# REQUIRED WORK:
Search the records for the word "button" and copy each line in which it appears.

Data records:
....
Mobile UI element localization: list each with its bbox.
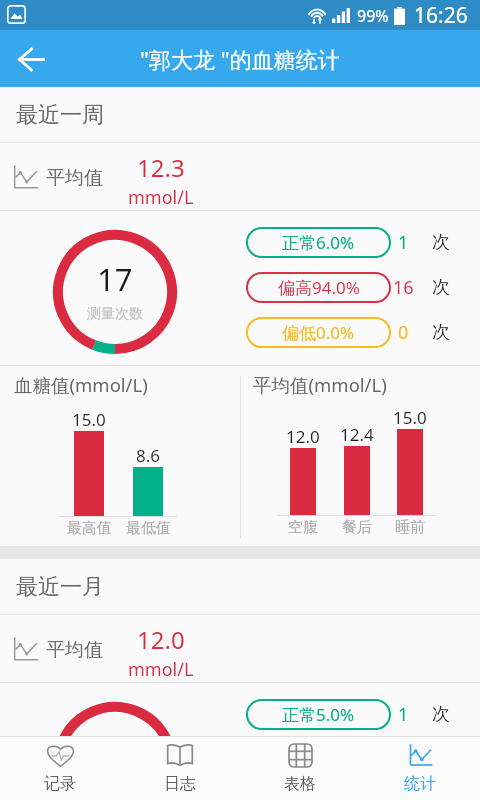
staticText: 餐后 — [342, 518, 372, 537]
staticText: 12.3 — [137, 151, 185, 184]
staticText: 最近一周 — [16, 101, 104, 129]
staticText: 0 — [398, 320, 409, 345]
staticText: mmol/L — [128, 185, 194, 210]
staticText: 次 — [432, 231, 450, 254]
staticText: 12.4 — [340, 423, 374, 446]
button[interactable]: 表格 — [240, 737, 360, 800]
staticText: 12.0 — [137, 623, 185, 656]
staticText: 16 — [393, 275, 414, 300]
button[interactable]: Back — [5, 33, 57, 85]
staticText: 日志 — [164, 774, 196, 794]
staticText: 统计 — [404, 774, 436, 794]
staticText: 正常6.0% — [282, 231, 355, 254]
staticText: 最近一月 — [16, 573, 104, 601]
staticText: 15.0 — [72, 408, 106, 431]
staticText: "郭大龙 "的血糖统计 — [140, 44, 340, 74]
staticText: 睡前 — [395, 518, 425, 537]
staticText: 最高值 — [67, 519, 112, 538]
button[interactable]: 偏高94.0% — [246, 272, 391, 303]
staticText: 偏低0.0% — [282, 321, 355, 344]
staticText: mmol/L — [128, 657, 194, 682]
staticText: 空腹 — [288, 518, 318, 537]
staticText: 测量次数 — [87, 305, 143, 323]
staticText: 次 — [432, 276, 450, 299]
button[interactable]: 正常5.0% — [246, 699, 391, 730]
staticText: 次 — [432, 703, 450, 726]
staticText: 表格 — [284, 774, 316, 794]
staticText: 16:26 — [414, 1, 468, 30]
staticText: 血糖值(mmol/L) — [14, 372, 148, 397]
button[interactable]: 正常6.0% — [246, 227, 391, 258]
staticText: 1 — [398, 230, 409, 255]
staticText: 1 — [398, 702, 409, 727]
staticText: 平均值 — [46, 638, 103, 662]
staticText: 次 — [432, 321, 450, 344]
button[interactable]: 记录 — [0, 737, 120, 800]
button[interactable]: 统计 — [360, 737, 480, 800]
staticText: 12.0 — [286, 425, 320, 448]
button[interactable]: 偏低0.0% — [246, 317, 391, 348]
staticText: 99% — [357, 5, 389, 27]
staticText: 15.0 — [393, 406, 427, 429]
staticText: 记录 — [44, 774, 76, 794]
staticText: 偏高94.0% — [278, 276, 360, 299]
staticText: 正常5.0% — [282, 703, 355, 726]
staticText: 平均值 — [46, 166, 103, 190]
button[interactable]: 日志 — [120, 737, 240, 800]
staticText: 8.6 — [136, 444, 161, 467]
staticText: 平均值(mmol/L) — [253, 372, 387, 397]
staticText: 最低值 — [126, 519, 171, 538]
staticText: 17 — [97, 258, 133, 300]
....
# ANSWER FOR THE TASK:
button[interactable]: 表格 — [240, 737, 360, 800]
button[interactable]: Back — [5, 33, 57, 85]
button[interactable]: 偏高94.0% — [246, 272, 391, 303]
button[interactable]: 正常5.0% — [246, 699, 391, 730]
button[interactable]: 正常6.0% — [246, 227, 391, 258]
button[interactable]: 记录 — [0, 737, 120, 800]
button[interactable]: 统计 — [360, 737, 480, 800]
button[interactable]: 偏低0.0% — [246, 317, 391, 348]
button[interactable]: 日志 — [120, 737, 240, 800]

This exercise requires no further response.